Alban stared at the goblin for a short while. Then nodded slightly.
"Go on."
"A deal, signed in my presence as envoy of the Kingdom of Goblins, forced over both parties by my Skills and the Goblin King’s own. A pact of mutual help. We shall come for you in these trying times, and you will do the same when someone inevitably attacks us again. We will also give you a few units of our own [Paladins] to help balance the situation and, if need be, a few of our [Strategists]. At the same time, you will allow us to build temples in honor of the God of Dreams and Impossibilities under whose aegis we managed to win our freedom. Only that. No presence in war councils, politics, or such. Merely a reminder of who came in your time of need."

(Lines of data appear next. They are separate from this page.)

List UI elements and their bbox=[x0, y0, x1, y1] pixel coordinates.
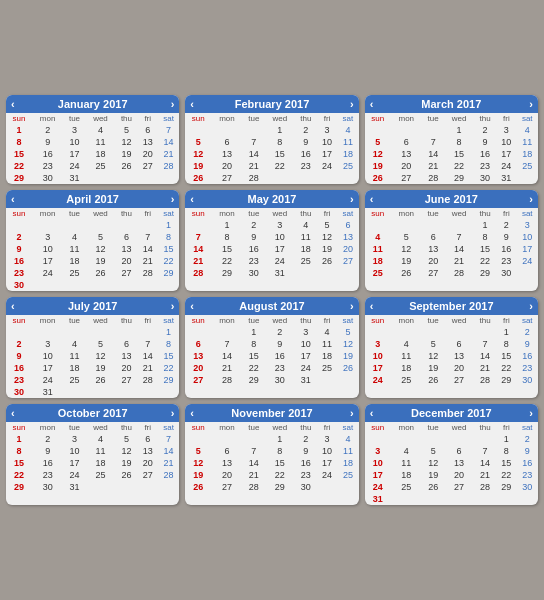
day-cell[interactable]: 9 bbox=[6, 243, 32, 255]
day-cell[interactable]: 29 bbox=[496, 374, 516, 386]
day-cell[interactable]: 19 bbox=[391, 255, 422, 267]
day-cell[interactable]: 17 bbox=[32, 255, 63, 267]
day-cell[interactable]: 31 bbox=[365, 493, 391, 505]
day-cell[interactable]: 3 bbox=[317, 124, 337, 136]
day-cell[interactable]: 19 bbox=[422, 469, 444, 481]
day-cell[interactable]: 21 bbox=[243, 160, 265, 172]
day-cell[interactable]: 31 bbox=[295, 374, 317, 386]
day-cell[interactable]: 11 bbox=[365, 243, 391, 255]
day-cell[interactable]: 5 bbox=[185, 445, 211, 457]
day-cell[interactable]: 7 bbox=[158, 433, 180, 445]
day-cell[interactable]: 17 bbox=[32, 362, 63, 374]
day-cell[interactable]: 21 bbox=[422, 160, 444, 172]
day-cell[interactable]: 15 bbox=[265, 457, 295, 469]
day-cell[interactable]: 1 bbox=[158, 219, 180, 231]
day-cell[interactable]: 9 bbox=[516, 338, 538, 350]
day-cell[interactable]: 31 bbox=[32, 386, 63, 398]
day-cell[interactable]: 20 bbox=[444, 362, 474, 374]
day-cell[interactable]: 20 bbox=[391, 160, 422, 172]
day-cell[interactable]: 23 bbox=[32, 160, 63, 172]
day-cell[interactable]: 1 bbox=[444, 124, 474, 136]
day-cell[interactable]: 11 bbox=[516, 136, 538, 148]
prev-month-btn[interactable]: ‹ bbox=[370, 98, 374, 110]
day-cell[interactable]: 25 bbox=[391, 481, 422, 493]
day-cell[interactable]: 28 bbox=[422, 172, 444, 184]
day-cell[interactable]: 14 bbox=[474, 457, 496, 469]
day-cell[interactable]: 18 bbox=[365, 255, 391, 267]
day-cell[interactable]: 15 bbox=[158, 350, 180, 362]
day-cell[interactable]: 17 bbox=[516, 243, 538, 255]
day-cell[interactable]: 16 bbox=[516, 350, 538, 362]
day-cell[interactable]: 28 bbox=[211, 374, 242, 386]
day-cell[interactable]: 16 bbox=[295, 457, 317, 469]
day-cell[interactable]: 28 bbox=[474, 374, 496, 386]
day-cell[interactable]: 17 bbox=[365, 362, 391, 374]
day-cell[interactable]: 5 bbox=[365, 136, 391, 148]
day-cell[interactable]: 5 bbox=[115, 124, 137, 136]
day-cell[interactable]: 19 bbox=[185, 469, 211, 481]
day-cell[interactable]: 3 bbox=[265, 219, 295, 231]
day-cell[interactable]: 8 bbox=[496, 445, 516, 457]
day-cell[interactable]: 12 bbox=[115, 445, 137, 457]
day-cell[interactable]: 3 bbox=[317, 433, 337, 445]
day-cell[interactable]: 27 bbox=[138, 469, 158, 481]
day-cell[interactable]: 29 bbox=[158, 374, 180, 386]
day-cell[interactable]: 18 bbox=[391, 362, 422, 374]
day-cell[interactable]: 9 bbox=[265, 338, 295, 350]
day-cell[interactable]: 24 bbox=[32, 374, 63, 386]
day-cell[interactable]: 2 bbox=[265, 326, 295, 338]
day-cell[interactable]: 28 bbox=[474, 481, 496, 493]
day-cell[interactable]: 30 bbox=[243, 267, 265, 279]
day-cell[interactable]: 31 bbox=[265, 267, 295, 279]
day-cell[interactable]: 1 bbox=[158, 326, 180, 338]
day-cell[interactable]: 15 bbox=[265, 148, 295, 160]
day-cell[interactable]: 28 bbox=[243, 481, 265, 493]
day-cell[interactable]: 8 bbox=[6, 136, 32, 148]
day-cell[interactable]: 15 bbox=[158, 243, 180, 255]
day-cell[interactable]: 20 bbox=[337, 243, 359, 255]
day-cell[interactable]: 9 bbox=[32, 445, 63, 457]
day-cell[interactable]: 14 bbox=[211, 350, 242, 362]
day-cell[interactable]: 24 bbox=[516, 255, 538, 267]
day-cell[interactable]: 22 bbox=[243, 362, 265, 374]
day-cell[interactable]: 30 bbox=[516, 374, 538, 386]
day-cell[interactable]: 20 bbox=[138, 148, 158, 160]
day-cell[interactable]: 12 bbox=[317, 231, 337, 243]
day-cell[interactable]: 20 bbox=[185, 362, 211, 374]
day-cell[interactable]: 29 bbox=[265, 481, 295, 493]
day-cell[interactable]: 14 bbox=[422, 148, 444, 160]
day-cell[interactable]: 22 bbox=[496, 469, 516, 481]
day-cell[interactable]: 23 bbox=[516, 469, 538, 481]
day-cell[interactable]: 13 bbox=[444, 350, 474, 362]
day-cell[interactable]: 25 bbox=[391, 374, 422, 386]
day-cell[interactable]: 15 bbox=[444, 148, 474, 160]
day-cell[interactable]: 26 bbox=[86, 267, 116, 279]
day-cell[interactable]: 25 bbox=[86, 469, 116, 481]
day-cell[interactable]: 17 bbox=[317, 457, 337, 469]
day-cell[interactable]: 25 bbox=[337, 160, 359, 172]
day-cell[interactable]: 4 bbox=[63, 338, 85, 350]
day-cell[interactable]: 16 bbox=[265, 350, 295, 362]
day-cell[interactable]: 4 bbox=[86, 124, 116, 136]
day-cell[interactable]: 28 bbox=[444, 267, 474, 279]
day-cell[interactable]: 1 bbox=[496, 326, 516, 338]
day-cell[interactable]: 7 bbox=[474, 338, 496, 350]
day-cell[interactable]: 13 bbox=[422, 243, 444, 255]
day-cell[interactable]: 23 bbox=[32, 469, 63, 481]
day-cell[interactable]: 22 bbox=[496, 362, 516, 374]
day-cell[interactable]: 19 bbox=[86, 255, 116, 267]
day-cell[interactable]: 27 bbox=[211, 172, 242, 184]
day-cell[interactable]: 11 bbox=[317, 338, 337, 350]
day-cell[interactable]: 29 bbox=[474, 267, 496, 279]
day-cell[interactable]: 11 bbox=[337, 136, 359, 148]
day-cell[interactable]: 7 bbox=[243, 136, 265, 148]
day-cell[interactable]: 13 bbox=[391, 148, 422, 160]
day-cell[interactable]: 6 bbox=[185, 338, 211, 350]
day-cell[interactable]: 14 bbox=[185, 243, 211, 255]
day-cell[interactable]: 5 bbox=[422, 338, 444, 350]
day-cell[interactable]: 11 bbox=[86, 136, 116, 148]
day-cell[interactable]: 2 bbox=[516, 326, 538, 338]
day-cell[interactable]: 11 bbox=[391, 457, 422, 469]
day-cell[interactable]: 2 bbox=[32, 124, 63, 136]
day-cell[interactable]: 10 bbox=[317, 136, 337, 148]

It seemed to good to be real.
Yet his Skills didn’t detect any lie or secondary goal. Only a genuine desire to help.
"Why me?" he simply asked.
The goblin’s smile became just a tad larger.
"Have you any [Diviners] in your court, Alban? Or a [Soothsayer]? Elders, even a two bit [Tea Leaves Reader] should be enough. A new age is coming. An era of change even greater than the Era of Hunts thousands of years ago. And you, Alban, seem like someone capable of change, of accepting and bringing it. We’d like the Era to change faster, and your death would probably make things more difficult."
That was it. Their reason. It was so simple and improbable Alban nearly laughed. Who trusted [Diviners]?
Yet these goblins did, and whether their beliefs were right or wrong, they were offering to help. And that was all he needed to raise himself from the throne, shake the [Diplomat] goblin’s hand, and leave the throne room to discuss things in detail.
So, the [Jester] was the only one left in the throne room. Overlooked. But that was alright. He wasn’t putting on a show, so there was no need for him to be noticed.
He walked behind the throne, and stared out of the grand window. Out and away, towards distant mountains and battlefields.
And all the while, his thoughts kept saying only this:
I’m glad the Brothers Two were dressed in white.